SPIDLÍK: A great Waldensian friend asked me: «Would you perform the eucharistic liturgy with us?» I answered: « No! I’d think it contrary to charity, given that my faith in the Eucharist is different from your non-sacramental one; so, engaging in that liturgy would be lack of sincerity». Friends must be sincere to each other, tell each other what they believe and what they don’t believe; but we mustn’t make fake friendships, pretending to be friends when we’re not. Are we friends when we recite the Psalms? Fine, then let’s recite the Psalms together. Ecumenicalism demands a lot of sincerity. Fake unions are as sensational as they’re harmful.
Reading your biography, what immediately leaps to the eye is the large numbers of languages your works have been translated into…
SPIDLÍK: There are a lot of translations, true, but it’s not my fault! My last little book, a book on prayer, came out in Arabic, in Baghdad, with the permission of Saddam Hussein. To translate it at that time government permission was required, and granted. Then, with the war, the mail was blocked, but now the first two copies have finally arrived. Another three books have come out in Egypt, so that at least four of my books have come out in Arabic. The handbooks have been translated into modern Greek, while the Romanians have translated practically everything. In the past, teachers and the students used my handbooks in French, as a second language; then the young ones became English speakers, but now they translate them into Romanian. And soon The Gospels for every day comes out in Moscow.

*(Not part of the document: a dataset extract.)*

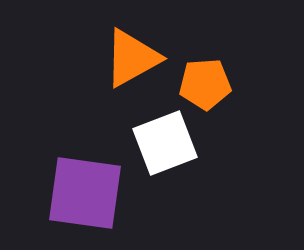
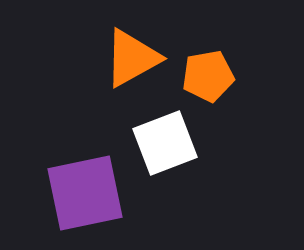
orange pentagon: moved 3 px right, 8 px up; rotated 6 degrees counterclockwise
purple square: rotated 20 degrees counterclockwise
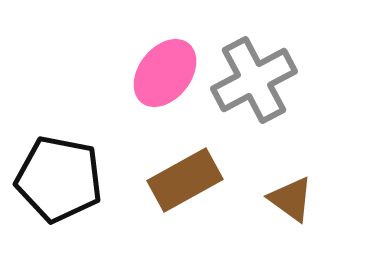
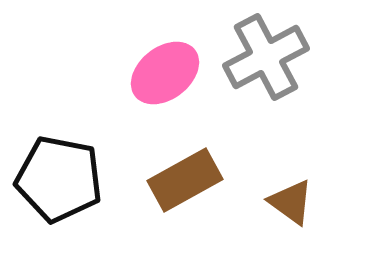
pink ellipse: rotated 14 degrees clockwise
gray cross: moved 12 px right, 23 px up
brown triangle: moved 3 px down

I’d like to ask you a question precisely about Moscow: from your biography it becomes clear that the value of your work has been recognized not only in academic circles but also in political ones.

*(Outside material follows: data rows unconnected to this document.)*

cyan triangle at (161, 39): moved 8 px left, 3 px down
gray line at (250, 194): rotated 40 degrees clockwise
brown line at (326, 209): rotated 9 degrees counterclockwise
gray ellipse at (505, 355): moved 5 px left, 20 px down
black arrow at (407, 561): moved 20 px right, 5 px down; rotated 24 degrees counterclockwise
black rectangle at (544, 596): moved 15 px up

SPIDLÍK: I say it again: one has to multiply personal relations. Some years ago I had an hour with the Patriarch, and we spoke about spiritual things, with a great deal of friendly feeling and going nowhere near political questions. If politics then come up, it depends on the individual. We didn’t even mention a possible visit by the Pope, we kept away from such things. We spoke about spirituality, and at the end the Patriarch embraced me and gave me a gold medal.

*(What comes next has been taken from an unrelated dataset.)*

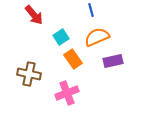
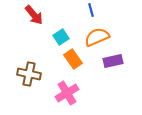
pink cross: rotated 10 degrees counterclockwise
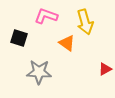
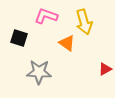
yellow arrow: moved 1 px left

Do you think that governments can do anything to encourage reconciliation between the Eastern and Western Churches?
SPIDLÍK: I wouldn’t know in truth. The question is complicated, and it doesn’t become any less generic if one speaks of governments. Can Italy, for example, do anything? But in Italy we have a right-wing, a left-wing, and then a centrist Italy. More than anything we need to see what individuals can do in particular
Talking of individuals: in a few days the President of the Russian Federation, Vladimir Putin, will make a visit of State to Rome. For the closure of the celebration for the seventh-hundred anniversary of the Sapienza University, the University has awarded him an honoris causa degree, as it did for John Paul II at the beginning of the celebrations. As a person who has always worked for dialogue between the two Churches, what wish would you make for the illustrious new graduate?
SPIDLÍK: I received an honoris causa degree from the Orthodox University of Cluj, in Romania. Ok, what does it mean? It means that friends have recognized my work. So, without too much speculation, an honoris causa degree means recognition. An honoris causa degree is, in a certain sense, the lay monsignorate and the lay cardinalate. The value of the work done is recognized.